## Given entries
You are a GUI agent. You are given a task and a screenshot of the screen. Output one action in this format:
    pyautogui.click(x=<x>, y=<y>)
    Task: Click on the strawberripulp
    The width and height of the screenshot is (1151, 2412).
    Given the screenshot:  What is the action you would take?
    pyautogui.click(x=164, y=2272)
...
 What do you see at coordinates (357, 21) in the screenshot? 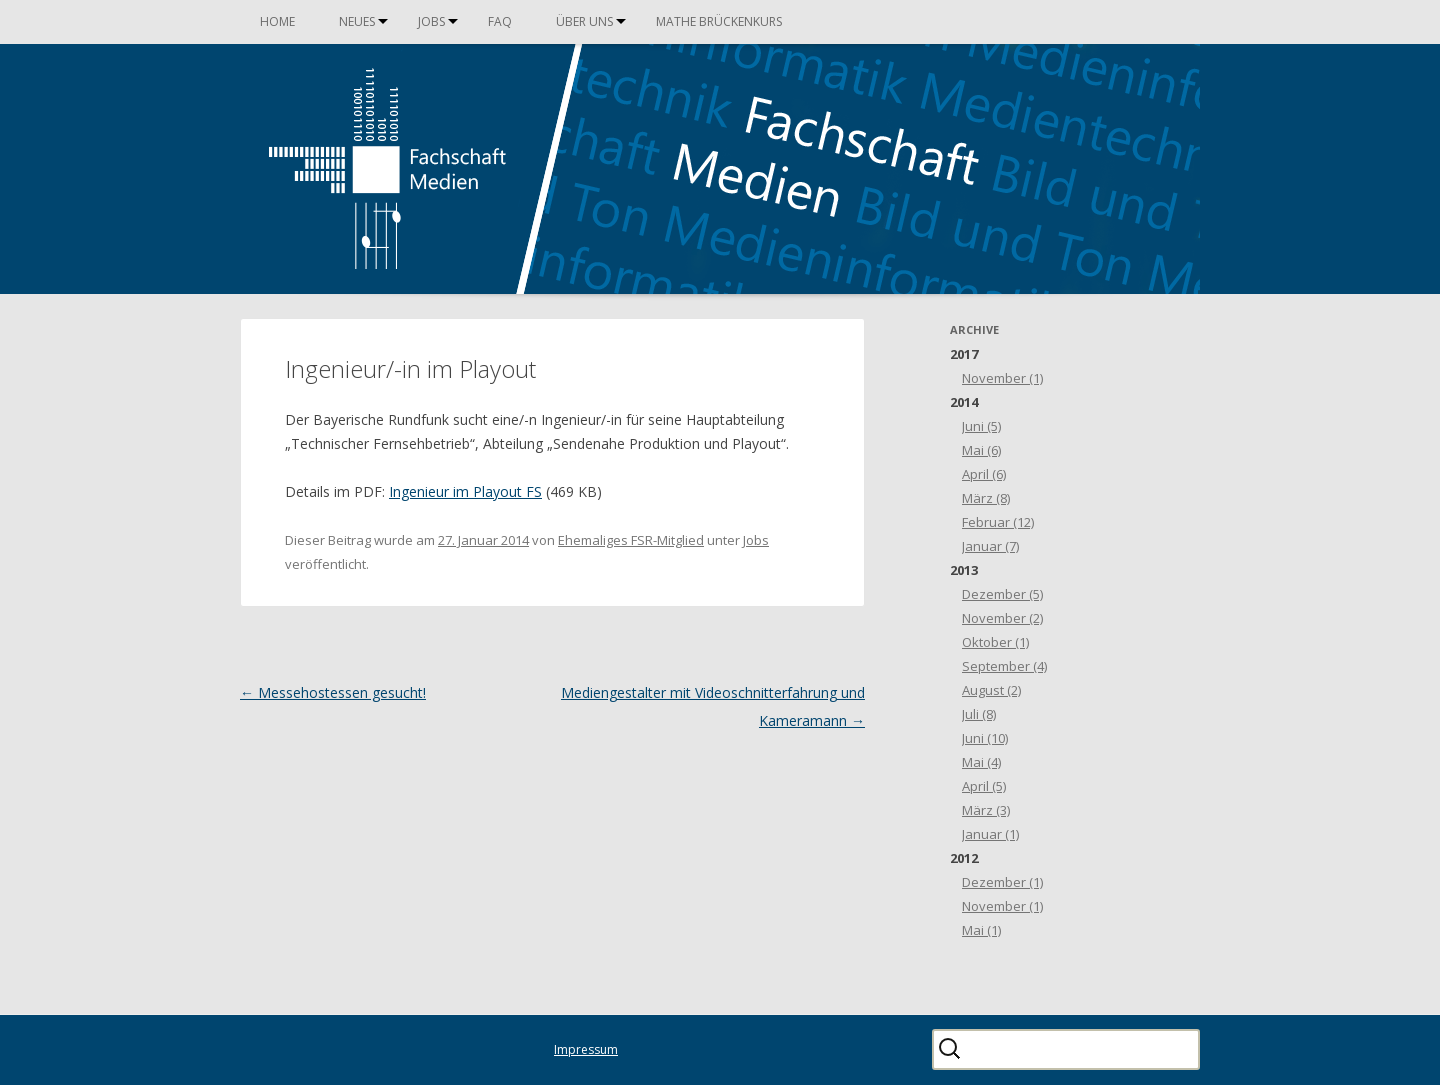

## Task goal
All that belongs in your answer is the stretch of entries above from the line with "You are a GUI" through the line with "The width and", printed exactly.

## Answer to this exercise
You are a GUI agent. You are given a task and a screenshot of the screen. Output one action in this format:
    pyautogui.click(x=<x>, y=<y>)
    Task: Click on the strawberripulp
    The width and height of the screenshot is (1151, 2412).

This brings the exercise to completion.